Maybe a slightly different perspective! The conversion factors are all built from the smallest unit up. And if we examine how the constants were defined just below the pattern in the notes, we see that is exactly how they are defined — starting with the conversion from smallest unit to middle unit and then using that information to build to the next largest and so on (see the time constants). Hmm...they are are multiplied up from the bottom...so they all start with that first conversion factor...um...yeah! That first conversion factor is a common factor through all of the conversion factors! (And if a common factor isn't useful in dividing then I...*snaps fingers* Um...disregard that...yeah... *shakes head unconvincingly* I don't really know what I'm talking about! Just forget I was even here... *a jerk of the wrist and a puff of smoke and he's gone!*)

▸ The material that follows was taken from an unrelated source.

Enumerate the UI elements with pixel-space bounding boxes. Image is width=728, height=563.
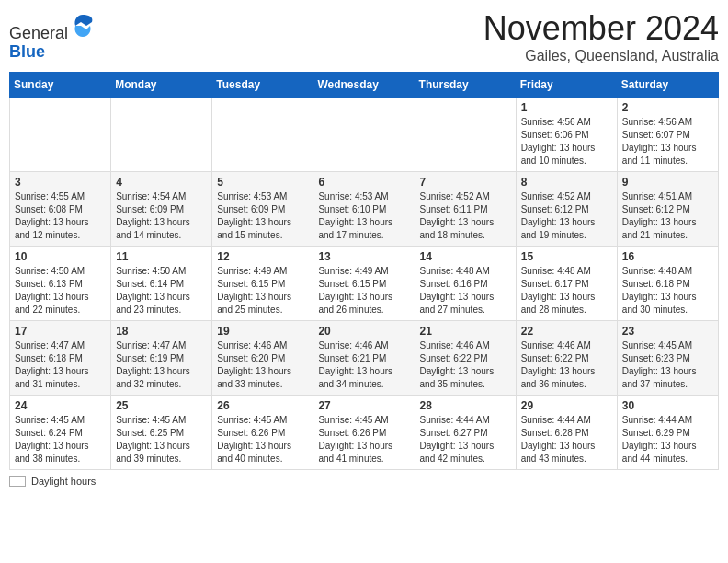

!!!SPECIAL!!!: Since you aren't writing a program for this option, but a report, you can answer these as part of your report. In fact, a discussion of either method without the proper questions from below answered would be poor and inadequate!
[Programmer Approach]
Of what use is our knowledge (imparted by that mysterious stranger
above) that the CPU does integer 'division' operations as a
two-for-one deal? That is, is it useful to us here to know that
whenever we request either an integer quotient or an integer
remainder, we actually get both?
[Mathematician Approach]
If two integers m and n share a common factor p, what can you tell me about the following
calculations' results?
r1 = q % m % p;
r2 = q % n % p;
What, if anything, does this have to do with:
r3 = q % p;
Bonus
Would any of this be of use in working with either of the
following?
r4 = q % m % n;
r5 = q % n % m;
[Either Approach]
The first hesitant helper above pointed out (round-about-ly) that we'd
only be reducing the division/modulo count from four (4) to three (3)
— or by one (1). This kind of makes sense — that only one could be
removed. You can't remove one of each, since they do such vastly
different (yet intimately related) things.
Explore this idea...well, a little, anyway.
If you did all above options, this lab could be worth as much as (Level 5).